Após esse nebuloso período da história, segundo Kaufman[5], os tribunais reagiram à crise do direito positivo com “argumentos de direito natural”, ao afastarem leis por eles consideradas injustas, com fundamento em um “direito essencial suprapositivo”. No entanto, o retorno ao jusnaturalismo “não foi fruto da racionalidade e da razoabilidade, mas a acusação deve, na verdade, ser dirigida à ciência, em especial à filosofia do direito, que não preparou a jurisprudência para o fenômeno da injustiça legal.” Desse fenômeno episódico, subsistiu a idéia de valores supralegais, dos quais, por meio do “raciocínio de subsunção substantivo-ontológico” extraem-se conclusões lógicas e concretas. No movimento pós-positivista, repudia-se a fonte supralegal jusnaturalista, mas utiliza-se o mesmo raciocínio.

O pêndulo dialético que oscilava entre jusnaturalismo e positivismo, nesse dado momento histórico em que deveria ter se inclinado para o jusnaturalismo, estacionou em parte da trajetória, justamente no ponto referente à teoria e metodologia do direito, pois ambas as correntes extraem as decisões concretas unicamente por meio da dedução estritamente lógica da norma, opondo-se somente quanto à fonte do direito, princípios ético-jurídicos (jusnaturalismo) e vontade móvel do legislador (positivismo).

Em que pese a semelhança quanto ao método de aplicação do direito, os modelos se opõe frontalmente em diversos aspectos.

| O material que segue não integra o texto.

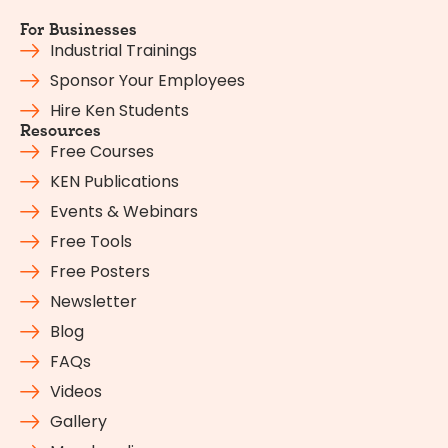
For Businesses
Industrial Trainings
Sponsor Your Employees
Hire Ken Students
Resources
Free Courses
KEN Publications
Events & Webinars
Free Tools
Free Posters
Newsletter
Blog
FAQs
Videos
Gallery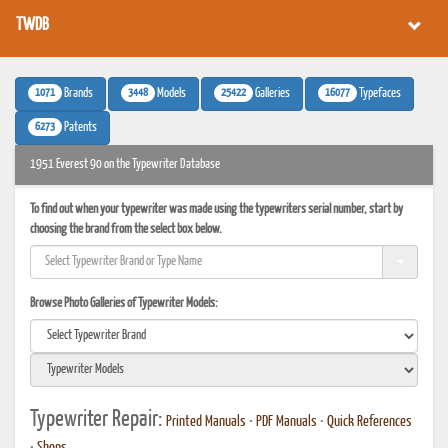
TWDB
1071
3448
25422
16077
Brands
Models
Galleries
Typefaces
6273
Patents
1951 Everest 90 on the Typewriter Database
To find out when your typewriter was made using the typewriters serial number, start by
choosing the brand from the select box below.
Browse Photo Galleries of Typewriter Models:
Typewriter Repair:
Printed Manuals
•
PDF Manuals
•
Quick References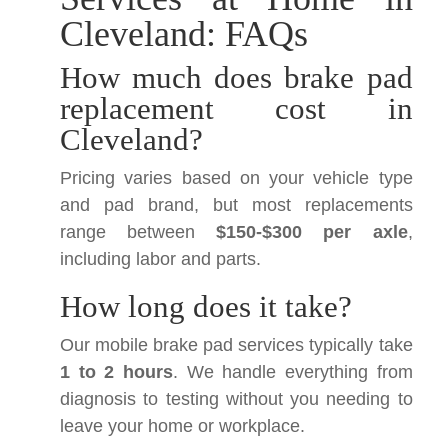
Cleveland: FAQs
How much does brake pad
replacement cost in
Cleveland?
Pricing varies based on your vehicle type
and pad brand, but most replacements
range between
$150-$300 per axle
,
including labor and parts.
How long does it take?
Our mobile brake pad services typically take
1 to 2 hours
. We handle everything from
diagnosis to testing without you needing to
leave your home or workplace.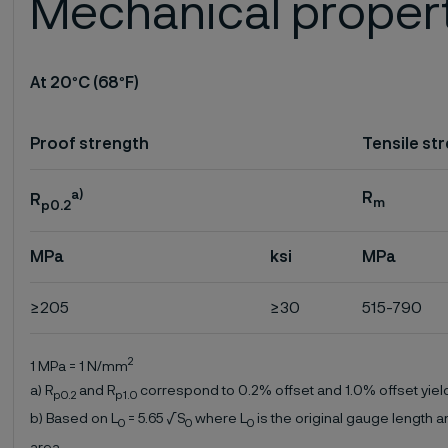
Mechanical proper
At 20
°
C (68
°
F)
Proof strength
Tensile st
a)
R
R
m
p0.2
MPa
ksi
MPa
≥205
≥30
515-790
2
1 MPa = 1 N/mm
a) R
and R
correspond to 0.2% offset and 1.0% offset yield
p0.2
p1.0
b) Based on L
= 5.65 √S
where L
is the original gauge length a
0
0
0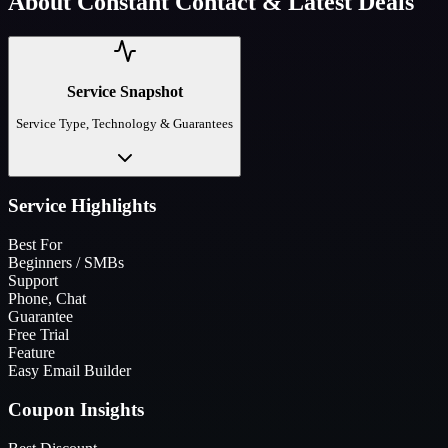
About
Constant Contact
& Latest Deals
Service Snapshot
Service Type, Technology & Guarantees
Service Highlights
Best For
Beginners / SMBs
Support
Phone, Chat
Guarantee
Free Trial
Feature
Easy Email Builder
Coupon Insights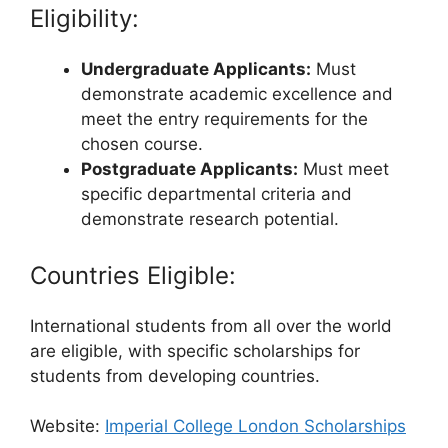
Eligibility:
Undergraduate Applicants:
Must
demonstrate academic excellence and
meet the entry requirements for the
chosen course.
Postgraduate Applicants:
Must meet
specific departmental criteria and
demonstrate research potential.
Countries Eligible:
International students from all over the world
are eligible, with specific scholarships for
students from developing countries.
Website:
Imperial College London Scholarships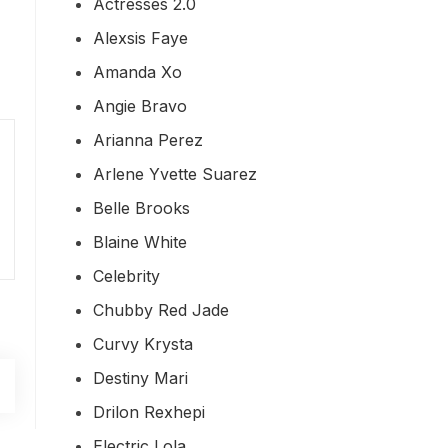
Actresses 2.0
Alexsis Faye
Amanda Xo
Angie Bravo
Arianna Perez
Arlene Yvette Suarez
Belle Brooks
Blaine White
Celebrity
Chubby Red Jade
Curvy Krysta
Destiny Mari
Drilon Rexhepi
Electric Lola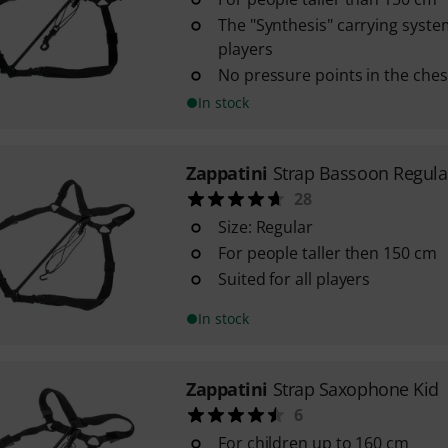
The "Synthesis" carrying system 
players
No pressure points in the ches
In stock
Zappatini
Strap Bassoon Regula
28
Size: Regular
For people taller then 150 cm
Suited for all players
In stock
Zappatini
Strap Saxophone Kid
6
For children up to 160 cm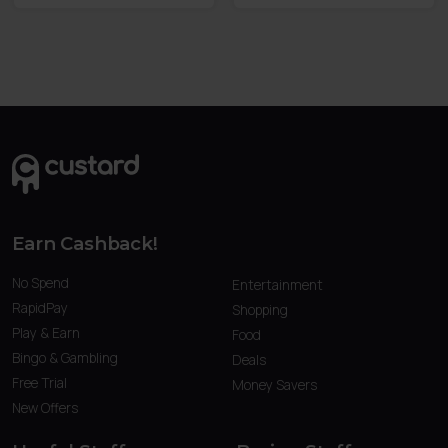
Earn Cashback!
No Spend
Entertainment
RapidPay
Shopping
Play & Earn
Food
Bingo & Gambling
Deals
Free Trial
Money Savers
New Offers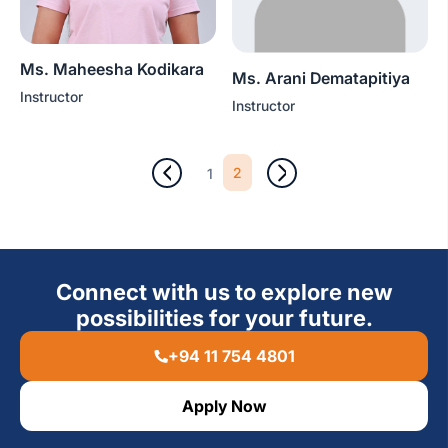
Ms. Maheesha Kodikara
Ms. Arani Dematapitiya
Instructor
Instructor
2
1
Connect with us to explore new
possibilities for your future.
+94 11 754 4801
Apply Now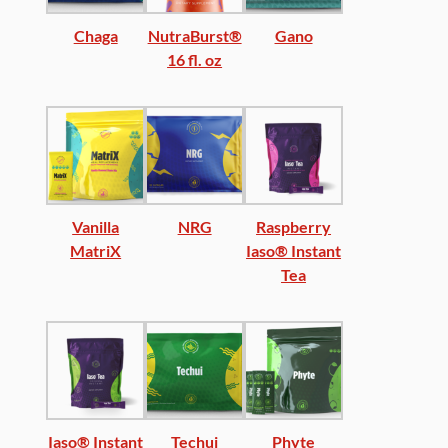
Chaga
NutraBurst®
Gano
16 fl. oz
Vanilla
NRG
Raspberry
MatriX
Iaso® Instant
Tea
Iaso® Instant
Techui
Phyte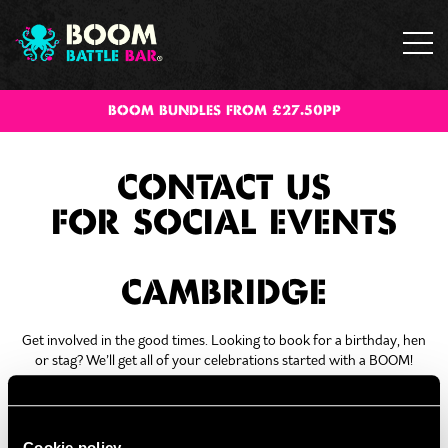
BOOM BUNDLES FROM £27.50PP
CONTACT US
FOR SOCIAL EVENTS
CAMBRIDGE
Get involved in the good times. Looking to book for a birthday, hen
or stag? We’ll get all of your celebrations started with a BOOM!
Fill out the form below and our team will be in touch!
Cookie policy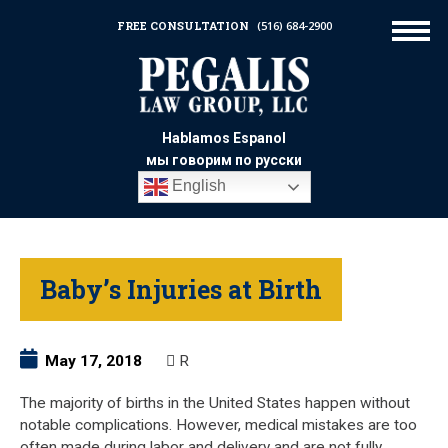
FREE CONSULTATION
(516) 684-2900
Hablamos Espanol
мы говорим по русски
English
Baby’s Injuries at Birth
May 17, 2018
R
The majority of births in the United States happen without
notable complications. However, medical mistakes are too
often made during labor and delivery and are not fully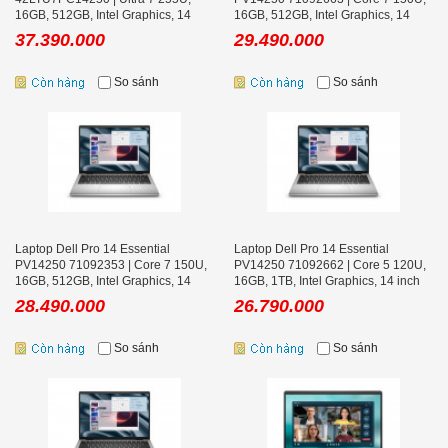
16GB, 512GB, Intel Graphics, 14
16GB, 512GB, Intel Graphics, 14
inch FHD+, Win 11 Pro, Bạc
inch FHD+, Win 11 Home, Bạc
37.390.000
29.490.000
So sánh
So sánh
Laptop Dell Pro 14 Essential
Laptop Dell Pro 14 Essential
PV14250 71092353 | Core 7 150U,
PV14250 71092662 | Core 5 120U,
16GB, 512GB, Intel Graphics, 14
16GB, 1TB, Intel Graphics, 14 inch
inch FHD+, Ubuntu, Bạc
FHD+, Win 11 Home, Bạc
28.490.000
26.790.000
So sánh
So sánh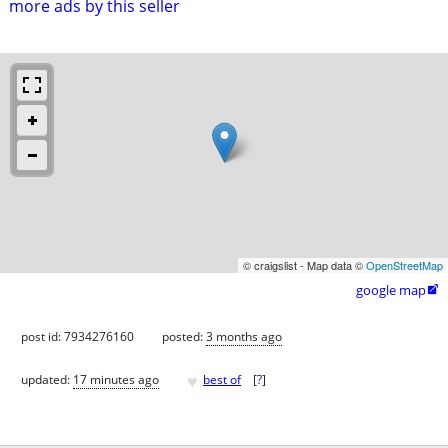
more ads by this seller
© craigslist - Map data ©
OpenStreetMap
google map

post id: 7934276160
posted:
3 months ago
♥
updated:
17 minutes ago
best of
[
?
]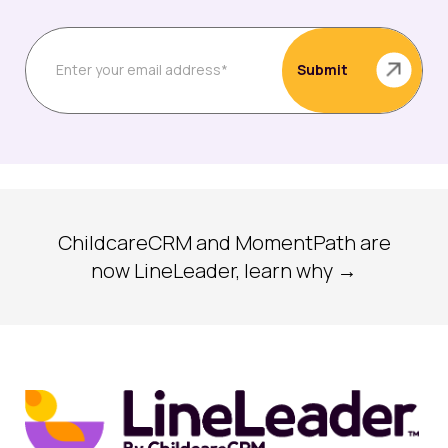
ChildcareCRM and MomentPath are
now LineLeader, learn why →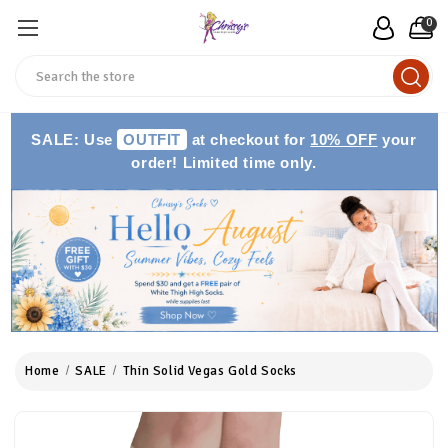
0
Search
SALE: Use
OUTFIT
at checkout for
10% OFF
your
order! Limited time only.
Home
SALE
Thin Solid Vegas Gold Socks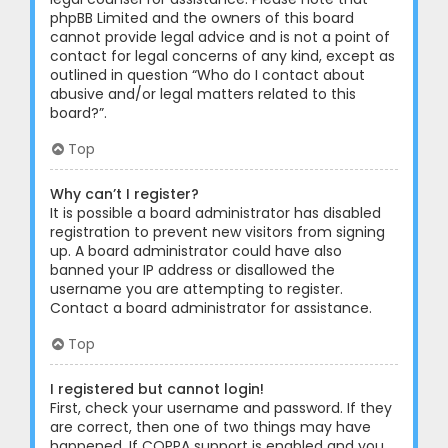
phpBB Limited and the owners of this board
cannot provide legal advice and is not a point of
contact for legal concerns of any kind, except as
outlined in question “Who do I contact about
abusive and/or legal matters related to this
board?”.
Top
Why can’t I register?
It is possible a board administrator has disabled
registration to prevent new visitors from signing
up. A board administrator could have also
banned your IP address or disallowed the
username you are attempting to register.
Contact a board administrator for assistance.
Top
I registered but cannot login!
First, check your username and password. If they
are correct, then one of two things may have
happened. If COPPA support is enabled and you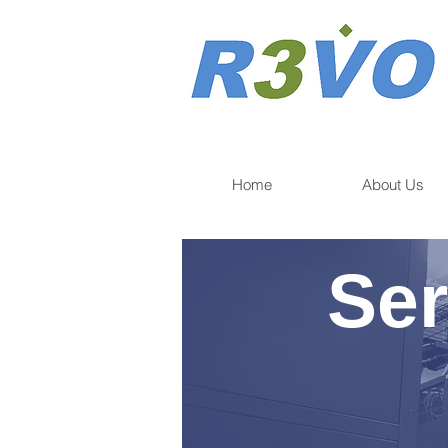
Home
About Us
Ser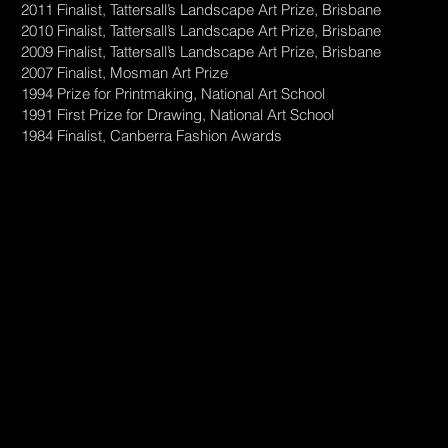
2011 Finalist, Tattersall’s Landscape Art Prize, Brisbane
2010 Finalist, Tattersall’s Landscape Art Prize, Brisbane
2009 Finalist, Tattersall’s Landscape Art Prize, Brisbane
2007 Finalist, Mosman Art Prize
1994 Prize for Printmaking, National Art School
1991 First Prize for Drawing, National Art School
1984 Finalist, Canberra Fashion Awards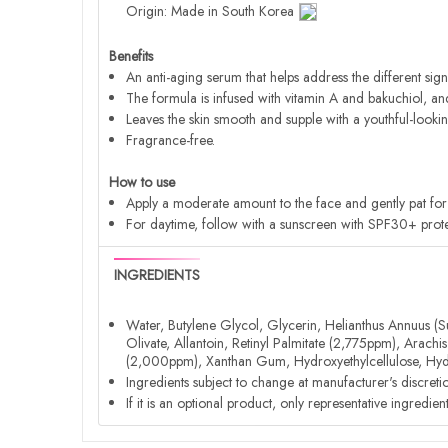
Origin: Made in South Korea
Benefits
An anti-aging serum that helps address the different sign
The formula is infused with vitamin A and bakuchiol, and c
Leaves the skin smooth and supple with a youthful-looki
Fragrance-free.
How to use
Apply a moderate amount to the face and gently pat for 
For daytime, follow with a sunscreen with SPF30+ prote
INGREDIENTS
Water, Butylene Glycol, Glycerin, Helianthus Annuus (S
Olivate, Allantoin, Retinyl Palmitate (2,775ppm), Arac
(2,000ppm), Xanthan Gum, Hydroxyethylcellulose, Hydr
Ingredients subject to change at manufacturer's discreti
If it is an optional product, only representative ingredie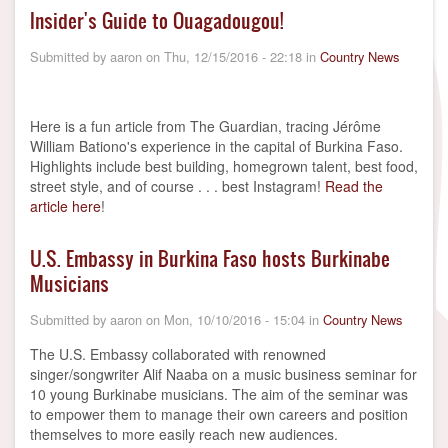
Insider's Guide to Ouagadougou!
Submitted by
aaron
on
Thu, 12/15/2016 - 22:18
in
Country News
Here is a fun article from The Guardian, tracing Jérôme
William Bationo's experience in the capital of Burkina Faso.
Highlights include best building, homegrown talent, best food,
street style, and of course . . . best Instagram!
Read the
article here
!
U.S. Embassy in Burkina Faso hosts Burkinabe
Musicians
Submitted by
aaron
on
Mon, 10/10/2016 - 15:04
in
Country News
The U.S. Embassy collaborated with renowned
singer/songwriter Alif Naaba on a music business seminar for
10 young Burkinabe musicians. The aim of the seminar was
to empower them to manage their own careers and position
themselves to more easily reach new audiences.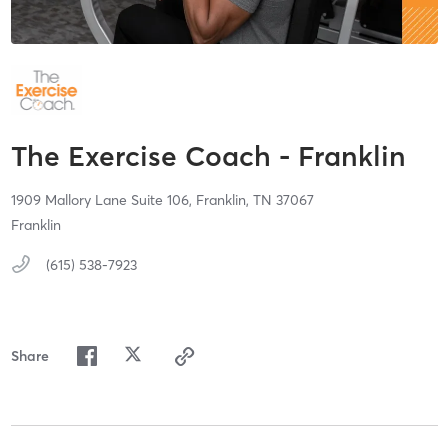
The Exercise Coach - Franklin
1909 Mallory Lane Suite 106,
Franklin,
TN
37067
Franklin
(615) 538-7923
Share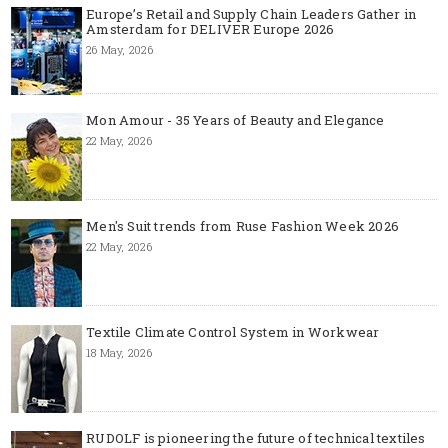
Europe’s Retail and Supply Chain Leaders Gather in
Amsterdam for DELIVER Europe 2026
26 May, 2026
Mon Amour - 35 Years of Beauty and Elegance
22 May, 2026
Men's Suit trends from Ruse Fashion Week 2026
22 May, 2026
Textile Climate Control System in Workwear
18 May, 2026
RUDOLF is pioneering the future of technical textiles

O sistema entendido como incompleto, carece de outros sistemas para a resolução de conflitos, pois, a solução dada pode não ser “justa”. Os critérios para conhecimento desses demais sistemas devem ser juridicamente reconhecidos e integrados ao sistema normativo.

A tradição positivista já não se mostrava mais adequada, pois a pressuposta completude do sistema e o emprego da subsunção do fato à norma deram lugar à ponderação e à teoria da argumentação. O sistema jurídico passa a ser entendido como aberto, integrando outros sistemas (moral, economia, sociologia, etc.) ao discurso argumentativo, composto por regras e princípio jurídicos, carregados de valos axiológico, contemplados pelo texto constitucional, que assume tais valores como delimitadores da atividade legislativa infraconstitucional.

A denominada constituição do Estado Constitucional, definida por Josep Aguiló[6], não apenas limita o poder político do Estado e apresenta garantias aos direitos dos cidadãos, mas também “assume valores e fins do constitucionalismo como ideologia”, sob duas perspectivas, “os desenhos institucionais idôneos para a garantia desses valores e fins” e “o caráter regulador desses valores e fins”, trata-se, portanto, de uma constituição “constitutiva e regulativa”.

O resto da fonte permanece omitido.